高校地理のおすすめ参考書・問題集を東大卒元社会科教員が紹介
文系のほとんどの高校生・大学受験生は世界史か日本史を選択するので、地歴の中でマイナー科目となってしまっている地理。
地理をまともに勉強する高校生・大学受験生は、地歴が2科目必要な東大受験生か、よっぽどの変わり者のはず。
そんなマイナー科目であるがゆえに、高校地理に関する情報は充実している…とは言い難いんですよね。
ということで、高校地理におすすめの参考書・問題集について説明します!
理系の人で地理を選択した人にとっても役立つ情報を目指します!
※中学地理の参考書・問題集についてはこちら
高校地理の参考書リスト
【良い】『村瀬のゼロからわかる地理B』
値段 | 約1,700円(系統地理編) 約1,700円(地誌編) |
---|---|
著者 | 村瀬哲史 |
出版社 | 学研プラス |
出版年 | 2018年 |
もちおのおすすめ度 | ★★★★★ |
迷ったら、とりあえずこれを選べばOKだと思います。
共通テスト対策・二次試験対策のベースとなる知識・考え方を解説してくれている良書。
「学校の定期テスト対策をしたい」「センター試験の地理対策をしたい」「私大・国公立の地理対策をしたい」という全ての思いに応えてくれます。
ってかこの参考書も正直微妙な部分は多々あるんですけど、これ以上にいいやつが存在しない
「なんでそうなるのか」の説明が丁寧で、良い意味で親切すぎる参考書です。
「階段をひとつずつのぼるように」説明してくれる感じ。
イラスト・図・表もわかりやすい。
僕が高校生だった頃は出版されていなかった本なので、受験生の時に使ったわけではないのですが、、、社会科教員になってから授業を作る時の参考にさせてもらいました!

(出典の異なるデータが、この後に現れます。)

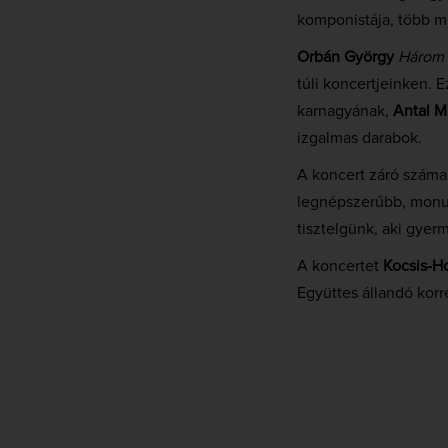
komponistája, több mű
Orbán György
Három g
túli koncertjeinken. E
karnagyának,
Antal M
izgalmas darabok.
A koncert záró szám
legnépszerűbb, monum
tisztelgünk, aki gyer
A koncertet
Kocsis-Ho
Együttes állandó korr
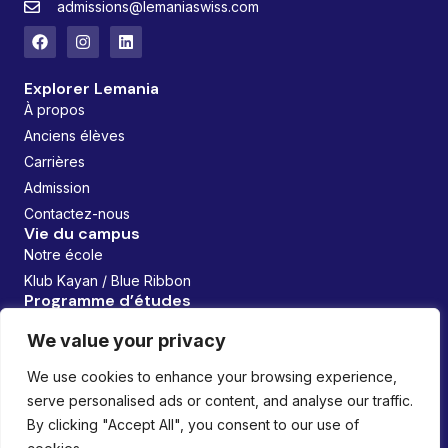
admissions@lemaniaswiss.com
Explorer Lemania
À propos
Anciens élèves
Carrières
Admission
Contactez-nous
Vie du campus
Notre école
Klub Kayan / Blue Ribbon
Programme d’études
EYE (Éducation de la Petite Enfance)
We value your privacy
Athlétisme
Futurs Fondateurs
We use cookies to enhance your browsing experience,
serve personalised ads or content, and analyse our traffic.
Géré par :
By clicking "Accept All", you consent to our use of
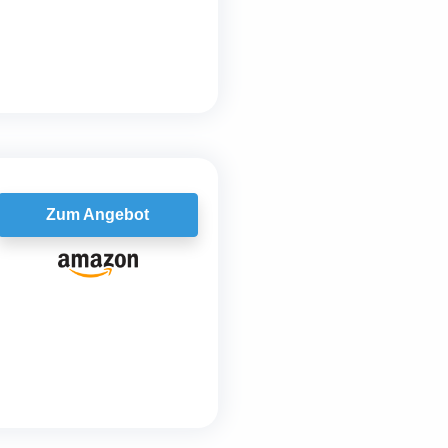
Zum Angebot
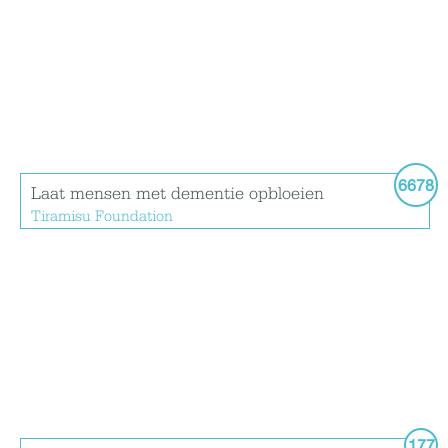
6678
Laat mensen met dementie opbloeien
Tiramisu Foundation
177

関連:『村瀬のゼロからわかる地理B』を東大卒の元社会科教員がレビュー
【最高 ※絶版】『権田地理B講義の実況中継』
値段 | (上)約1,100円 (下)約1,100円 |
---|---|
著者 | 権田雅幸、佐藤裕治 |
出版社 | 語学春秋社 |
出版年 | 1997年 |
もちおのおすすめ度 | ★★★★☆ |
古い本なのですが、地理の考え方を学ぶことができる超おすすめの参考書です。
高校地理で必要な知識を網羅的に解説している参考書ではなく、高校地理で必要な考え方のエッセンスを解説している参考書って感じ。
僕はこの本に「地理は暗記じゃないぞ」ってことを教えてもらいました。
著者の権田さんが亡くなられたこともあって、もうほぼ絶版になりかけているっぽいので、在庫があるうちに早めに入手しておくことをおすすめします。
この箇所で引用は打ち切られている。